Saved entries:
================
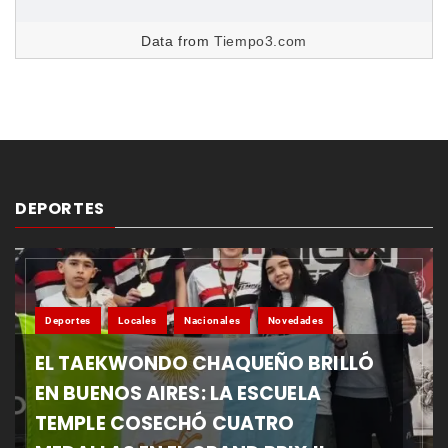
Data from
Tiempo3.com
DEPORTES
Deportes
Locales
Nacionales
Novedades
EL TAEKWONDO CHAQUEÑO BRILLÓ
EN BUENOS AIRES: LA ESCUELA
TEMPLE COSECHÓ CUATRO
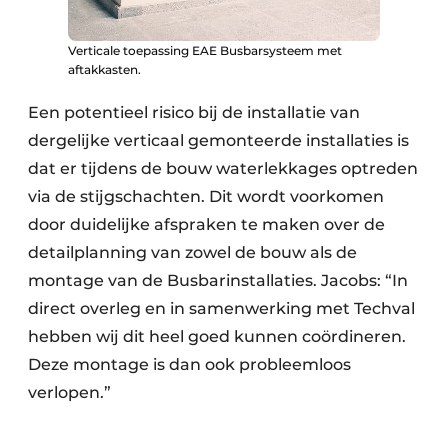
Verticale toepassing EAE Busbarsysteem met
aftakkasten.
Een potentieel risico bij de installatie van
dergelijke verticaal gemonteerde installaties is
dat er tijdens de bouw waterlekkages optreden
via de stijgschachten. Dit wordt voorkomen
door duidelijke afspraken te maken over de
detailplanning van zowel de bouw als de
montage van de Busbarinstallaties. Jacobs: “In
direct overleg en in samenwerking met Techval
hebben wij dit heel goed kunnen coördineren.
Deze montage is dan ook probleemloos
verlopen.”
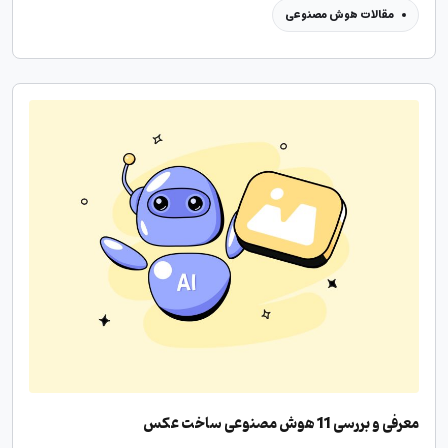
مقالات هوش مصنوعی
معرفی و بررسی 11 هوش مصنوعی ساخت عکس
================
The records above need to be copied exactly, with the pictures left out.

Answer area ->
Data from
Tiempo3.com
DEPORTES
Deportes
Locales
Nacionales
Novedades
EL TAEKWONDO CHAQUEÑO BRILLÓ
EN BUENOS AIRES: LA ESCUELA
TEMPLE COSECHÓ CUATRO
Verticale toepassing EAE Busbarsysteem met
aftakkasten.
Een potentieel risico bij de installatie van
dergelijke verticaal gemonteerde installaties is
dat er tijdens de bouw waterlekkages optreden
via de stijgschachten. Dit wordt voorkomen
door duidelijke afspraken te maken over de
detailplanning van zowel de bouw als de
montage van de Busbarinstallaties. Jacobs: “In
direct overleg en in samenwerking met Techval
hebben wij dit heel goed kunnen coördineren.
Deze montage is dan ook probleemloos
verlopen.”
مقالات هوش مصنوعی
معرفی و بررسی 11 هوش مصنوعی ساخت عکس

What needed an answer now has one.